Experimental squashfuse support & initial performance figures

196 views

Skip to first unread message

David Trudgian

unread,

Apr 25, 2022, 5:14:24 PM4/25/22

to Singularity Community Edition

Hi all,

We’ve just merged PR #711 to the SingularityCE git repository, which brings a new `--sif-fuse` flag to enable experimental mount of SIF files with squashfuse, in unprivileged user namespace flows. You can try it out on a build from the master branch.

You’ll need to have `squashfuse` installed on your system, and use the `--sif-fuse` flag in conjunction with `-u` or an unprivileged install. SingularityCE will then try to mount the SIF using squashfuse, rather than extract it to a temporary sandbox.

Whenever the topic of squashfuse mounts has come up, we’ve had various questions about performance, so here is a very quick and dirty benchmark that shows why setuid kernel-level mounts of SIF files can still be beneficial.

System: Lenovo P700, Dual Xeon E2680v3, 80GB RAM.

Storage: WD Black 500GB NVME. PCIe Gen 3.0 x4 connection.

Host OS: Fedora 35

Squashfuse: 0.1.104

This is somewhat atypical of most HPC scenarios, as we are using local NVMe storage… rather than a network parallel file system. However, the CPU configuration is similar to a lot of HPC nodes, and we’ll be working with a SIF file that is small enough it can be fully cached in RAM. We’re focusing on the speed of the squashfs implementations, rather than underlying storage.

An Ubuntu 20.04 container was built, containing an installation of ‘fio’, and a 1GB test file full of random data. Simple random read and sequential read tests were then performed, with 16 jobs on this 24-core system.

Bootstrap: docker
From: ubuntu:20.04

%post
       apt -y update
       apt -y install fio
       dd if=/dev/random of=/1gb-file bs=1M count=1024

%runscript
       fio --filename=/1gb-file --rw=randread --bs=4k --ioengine=libaio \
        --runtime=60 --numjobs=16 --time_based --group_reporting\
        --name=iops-test-job --eta-newline=1 --readonly

       fio --filename=/1gb-file --rw=read --bs=64k --ioengine=libaio \
       --runtime=60 --numjobs=16 --time_based \
       --group_reporting --name=throughput-test-job --eta-newline=1 --readonly

Privileged kernel squashfs mount of SIF

The random read test gave a result of 1,392k IOPS with 10.75% usr CPU, 46.56% sys cpu.

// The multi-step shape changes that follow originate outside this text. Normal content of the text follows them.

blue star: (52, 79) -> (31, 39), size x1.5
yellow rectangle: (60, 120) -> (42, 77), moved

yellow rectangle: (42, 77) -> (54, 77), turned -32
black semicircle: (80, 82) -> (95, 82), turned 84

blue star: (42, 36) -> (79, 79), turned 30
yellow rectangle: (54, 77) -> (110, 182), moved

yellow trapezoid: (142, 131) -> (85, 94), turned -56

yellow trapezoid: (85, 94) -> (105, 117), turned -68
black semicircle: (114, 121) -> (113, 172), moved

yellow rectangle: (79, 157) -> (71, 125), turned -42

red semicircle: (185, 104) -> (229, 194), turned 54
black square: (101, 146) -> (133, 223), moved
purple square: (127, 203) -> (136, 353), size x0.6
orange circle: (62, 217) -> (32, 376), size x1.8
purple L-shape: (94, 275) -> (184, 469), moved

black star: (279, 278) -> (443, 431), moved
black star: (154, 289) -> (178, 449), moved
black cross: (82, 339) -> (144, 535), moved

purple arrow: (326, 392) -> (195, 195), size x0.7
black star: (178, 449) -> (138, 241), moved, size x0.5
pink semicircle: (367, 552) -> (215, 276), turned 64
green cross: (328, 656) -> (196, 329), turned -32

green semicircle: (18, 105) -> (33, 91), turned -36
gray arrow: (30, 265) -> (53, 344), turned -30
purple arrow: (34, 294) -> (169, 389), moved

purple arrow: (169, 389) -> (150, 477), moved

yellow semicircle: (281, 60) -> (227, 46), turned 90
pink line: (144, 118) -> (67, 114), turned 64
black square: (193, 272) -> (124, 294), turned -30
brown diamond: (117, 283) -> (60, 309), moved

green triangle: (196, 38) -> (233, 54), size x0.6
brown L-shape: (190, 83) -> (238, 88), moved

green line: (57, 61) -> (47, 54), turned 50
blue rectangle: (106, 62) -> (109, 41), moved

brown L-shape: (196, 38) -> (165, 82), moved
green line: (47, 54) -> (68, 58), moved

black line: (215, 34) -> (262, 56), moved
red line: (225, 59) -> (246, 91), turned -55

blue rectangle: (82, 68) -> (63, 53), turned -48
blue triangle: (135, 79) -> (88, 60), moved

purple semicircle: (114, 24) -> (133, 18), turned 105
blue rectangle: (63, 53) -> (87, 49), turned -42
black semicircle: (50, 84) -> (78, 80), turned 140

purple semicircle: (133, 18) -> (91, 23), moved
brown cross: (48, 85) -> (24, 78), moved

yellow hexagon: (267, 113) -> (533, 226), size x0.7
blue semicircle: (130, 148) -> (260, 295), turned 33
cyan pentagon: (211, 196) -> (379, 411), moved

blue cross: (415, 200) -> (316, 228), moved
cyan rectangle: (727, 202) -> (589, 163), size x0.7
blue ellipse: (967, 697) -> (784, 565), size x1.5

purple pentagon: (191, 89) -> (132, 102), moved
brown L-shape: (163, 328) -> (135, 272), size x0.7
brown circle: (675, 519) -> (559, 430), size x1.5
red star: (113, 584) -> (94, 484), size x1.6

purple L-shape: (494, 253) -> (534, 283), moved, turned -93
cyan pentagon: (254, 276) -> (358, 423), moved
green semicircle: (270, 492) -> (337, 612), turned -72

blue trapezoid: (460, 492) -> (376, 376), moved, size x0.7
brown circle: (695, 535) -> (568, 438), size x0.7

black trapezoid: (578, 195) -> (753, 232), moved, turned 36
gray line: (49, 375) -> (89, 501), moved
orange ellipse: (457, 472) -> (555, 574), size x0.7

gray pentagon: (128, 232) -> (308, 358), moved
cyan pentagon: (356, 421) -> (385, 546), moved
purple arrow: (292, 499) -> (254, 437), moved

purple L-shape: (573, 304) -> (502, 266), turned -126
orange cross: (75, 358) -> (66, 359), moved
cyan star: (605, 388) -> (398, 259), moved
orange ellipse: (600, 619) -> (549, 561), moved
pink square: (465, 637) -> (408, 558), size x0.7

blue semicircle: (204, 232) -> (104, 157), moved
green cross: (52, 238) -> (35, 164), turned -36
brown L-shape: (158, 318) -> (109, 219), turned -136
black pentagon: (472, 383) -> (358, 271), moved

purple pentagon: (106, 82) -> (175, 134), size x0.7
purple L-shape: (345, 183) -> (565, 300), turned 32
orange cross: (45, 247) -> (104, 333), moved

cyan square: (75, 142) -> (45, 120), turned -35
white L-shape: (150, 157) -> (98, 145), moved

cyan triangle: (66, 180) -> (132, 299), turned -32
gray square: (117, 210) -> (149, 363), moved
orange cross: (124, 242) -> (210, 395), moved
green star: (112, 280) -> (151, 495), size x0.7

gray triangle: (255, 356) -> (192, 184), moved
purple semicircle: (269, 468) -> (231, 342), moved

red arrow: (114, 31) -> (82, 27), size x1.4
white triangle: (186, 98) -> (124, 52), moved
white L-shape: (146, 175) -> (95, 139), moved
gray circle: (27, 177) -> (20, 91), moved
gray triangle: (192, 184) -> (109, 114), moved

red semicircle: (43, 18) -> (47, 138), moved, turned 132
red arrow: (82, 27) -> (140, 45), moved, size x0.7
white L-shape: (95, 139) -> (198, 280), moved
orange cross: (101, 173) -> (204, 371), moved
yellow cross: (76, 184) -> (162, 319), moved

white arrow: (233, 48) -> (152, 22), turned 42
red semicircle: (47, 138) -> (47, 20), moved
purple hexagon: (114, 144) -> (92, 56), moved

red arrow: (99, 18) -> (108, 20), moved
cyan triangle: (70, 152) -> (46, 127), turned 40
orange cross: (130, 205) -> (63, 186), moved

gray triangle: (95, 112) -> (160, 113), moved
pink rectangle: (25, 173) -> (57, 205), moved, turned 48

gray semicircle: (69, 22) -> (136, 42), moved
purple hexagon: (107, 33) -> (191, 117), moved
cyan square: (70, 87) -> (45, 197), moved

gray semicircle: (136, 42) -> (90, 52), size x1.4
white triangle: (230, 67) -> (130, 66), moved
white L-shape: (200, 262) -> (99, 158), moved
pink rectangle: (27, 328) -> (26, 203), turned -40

The sequential read test gave a result of 5,437 MiB/s with 1.02% usr CPU, 31.77% sys cpu.

Unprivileged squashfuse mount of SIF

The random read test gave an average of 85.1K IOPS with 1.45% usr cpu and 3.68% sys cpu.

The sequential read test gave an average of 4,793MiB/s with 1.15% usr cpu and 30.33% sys cpu.

Note - there is an additional squashfuse process outside of the container, that is consuming 100% of a CPU core during the test, and is not counted in the fio CPU stats above.

Summary

For pure sequential reads, squashfuse appears to be quite competitive with kernel mount squashfs on the test system, in terms of throughput achieved.

For random reads, the kernel squashfs mount provided approx. 16x as many IOPS as the squashfuse approach. This likely mainly reflects the fact that kernel squashfs is multi-threaded, while squashfuse is not.

Note that the headline IOPS figure of >1.3 million IOPS with the privileged kernel squashfs mount is in excess of what the underlying NVMe storage could deliver (542K IOPS when benchmarked). This reflects the fact that the SIF container is being cached, and the reads are against that cached data, not the underlying NVMe storage.

Based on this initial work we expect squashfuse mounted SIF to be suitable for many workflows, but to exhibit a penalty for applications which access extremely large numbers of small files in the container, e.g. startup of very large and complex Python applications. This will lessen the advantage that SIF containers have over non-container installs of these applications.

We’ll revisit this with more detail, in the form of a blog post, at a later date.

Cheers,

DT

David Trudgian

unread,

Apr 26, 2022, 9:54:09 AM4/26/22

to Singularity Community Edition

Hi all,

A little bit more information... on the same test system as detailed in the previous message, the impact of squashfuse mounted SIF on container startup/teardown overhead was measured by running `/bin/true` in an ubuntu_20.04 sif container, via `singularity run ubuntu_latest.sif /bin/true`. The test container was on local NVMe storage, and `singularity run` was repeated in a tight sequential loop.

Over 1000 invocations, the average runtime was 0.12s with the default privileged kernel squashfs mounts.

Over 1000 invocations, the average runtime was also 0.12s with squashfuse mounts and user namespace.

I.E. we see no practical impact to container startup/teardown times from squashfuse or user namespace on this test system.

Hope this information is useful to those who might want to investigate this feature.